Resenha de Livro: Murder in the Dark

Um livro fininho que fica entre o conto, a crônica e a poesia. Murder in the Dark, como vários outros livros de Margaret Atwood, é uma grande provocação a aspectos da vida moderna que damos por naturais e/ou normais.

Escolhi esse livro para fazer parte da Maratona Literária 3.0 e foi uma obra difícil de ler. Não, não pelos mesmos motivos que Um Dia, mas porque Murder in the Dark é daqueles livros que nos forçam a uma leitura atenta. A linguagem é difícil e a cada página ficamos com uma interrogação na cabeça.

Livros assim são controversos. Confesso que aprendi a ler esse tipo de literatura na faculdade. Não que Margaret Atwood escreva sempre assim (ela tem livros ótimos que são super fluidos), mas essa obra é experimental. Não sou daquelas que abraça esse tipo de texto e despreza o resto como lixo, mas tenho lá meus momentos de apreciar uma literatura que algumas pessoas chamam de “difícil”.

O livro é dividido em 4 partes, cada uma delas apresentando um texto curto (aquela coisa que falei de ficar entre o conto, crônica e poesia) sobre um determinado tópico. Parte 1 vai falar sobre a memória e meu texto favorito foi de cara o primeiro, “Autobiography”:

The smell is the point at which landscape dissolves, ceases to be a landscape and becomes something else.

Parte 2 apresenta um único texto, “Raw Materials”, uma espécie de conto sobre alguns turistas que procuram uma experiência autêntica. A crítica no entanto é que a experiência autêntica que eles tanto querem é totalmente influenciada por filmes e livros, ou seja, de autêntica não tem nada:

We walk back down the corridor, touching nothing, knowing that we have intruded, blundered upon a child’s serious and profoundly believed game, and we have spoiled everything.

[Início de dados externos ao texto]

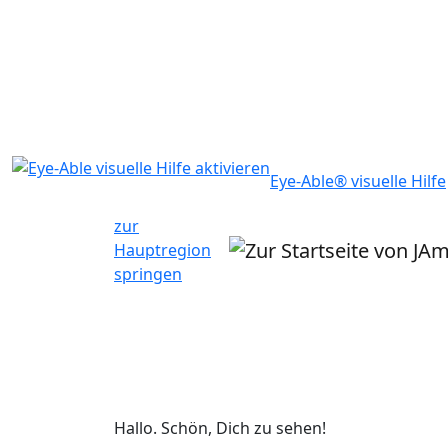
Eye-Able® visuelle Hilfe
zur
Hauptregion
springen
Hallo. Schön, Dich zu sehen!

A terceira parte trata das relações entre os gêneros e sobre o ato de escrever. “Simmering” foi meu favorito. Esse conto em especial cria uma espécie de realidade alternativa em que os homens exercem seu poder na cozinha e as mulheres são oprimidas. Uma ótima crítica a duas ideias importantes: 1) como o patriarcado opera oprimindo mulheres e 2) como essa coisa de que uma atividade é naturalmente feminina ou masculina é ridícula:

If Nature had meant women to cook, it was said, God would have made carving knives round and with holes in them.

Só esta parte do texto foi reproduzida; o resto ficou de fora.